(Fotografía promocional del filme Anora (Sean Baker, 2024))
En el libro El desequilibrio como orden, Francisco Veiga relataba cómo un joven piloto alemán lograba, en vísperas de la disolución de la Unión Soviética, adentrarse con una avioneta alquilada en territorio ruso y aterrizar en Moscú sin encontrar resistencias militares, logísticas, siquiera políticas, en el corazón del entonces bloque comunista.
Era el año 1987 y aún la URSS se alzaba, si bien de cara a la galería, como uno de los polos que configuraban y habían configurado durante el último medio siglo las dinámicas de poder planetarias.
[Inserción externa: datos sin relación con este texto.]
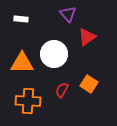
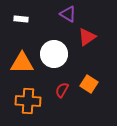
purple triangle: rotated 18 degrees counterclockwise
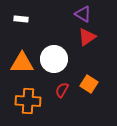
purple triangle: moved 15 px right
white circle: moved 5 px down
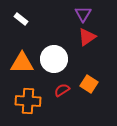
purple triangle: rotated 30 degrees clockwise
white rectangle: rotated 32 degrees clockwise
red semicircle: rotated 28 degrees clockwise
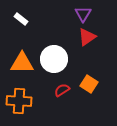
orange cross: moved 9 px left
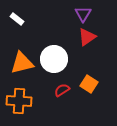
white rectangle: moved 4 px left
orange triangle: rotated 15 degrees counterclockwise
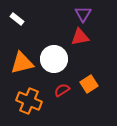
red triangle: moved 7 px left; rotated 24 degrees clockwise
orange square: rotated 24 degrees clockwise
orange cross: moved 10 px right; rotated 20 degrees clockwise
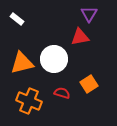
purple triangle: moved 6 px right
red semicircle: moved 3 px down; rotated 49 degrees clockwise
Aquella mañana, describía Veiga en su libro, “quedó de manifiesto que una de las tres grandes superpotencias mundiales funcionaba por inercia y sus entrañas estaban sujetas por alfileres." El aterrizaje ejecutado por el joven Mathias Rust, apuntaba Veiga "no dejaba de ser un síntoma de la implosión estructural, ya muy avanzada, que terminaría con la Unión Soviética en 1991”.
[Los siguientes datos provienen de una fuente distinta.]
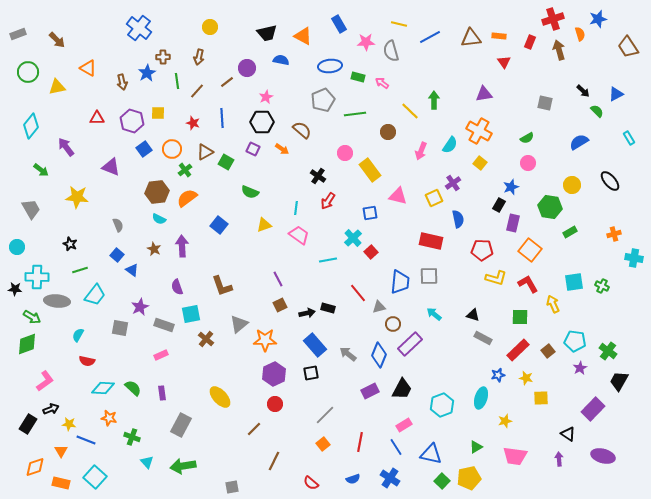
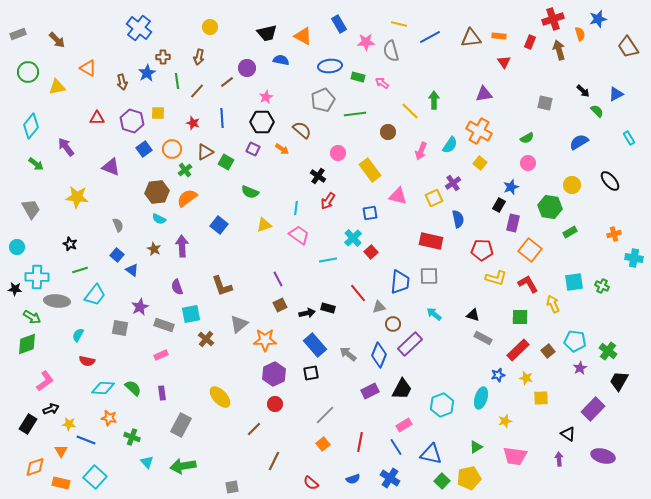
pink circle at (345, 153): moved 7 px left
green arrow at (41, 170): moved 5 px left, 6 px up
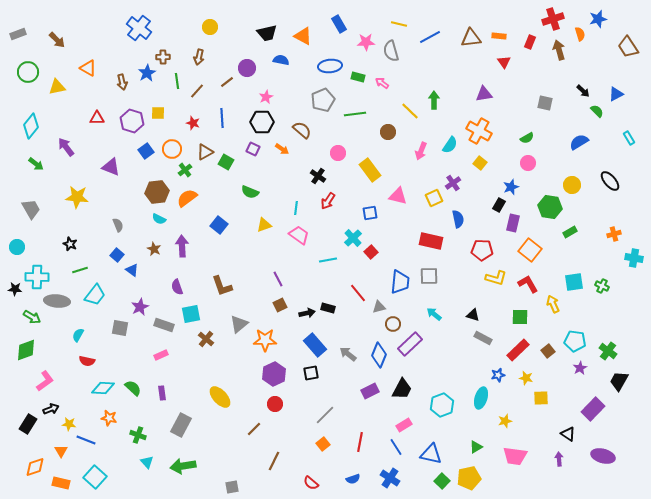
blue square at (144, 149): moved 2 px right, 2 px down
green diamond at (27, 344): moved 1 px left, 6 px down
green cross at (132, 437): moved 6 px right, 2 px up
37 años después, un ecosistema cultural ya globalizado celebraba el novísimo filme Anora (Sean Baker, 2024) como suerte de artefacto representativo de lo que la tradición política socialista denominase en su día “lucha de clases”.
La película, premiada de forma profusa en el circuito cinematográfico (Cannes, BAFTA, Oscars) presenta una trama que ha sido leída de forma generalizada como una especie de homenaje a los desposeídos, o en las lecturas más literarias, como una versión renovada de los viejos cuentos de princesas.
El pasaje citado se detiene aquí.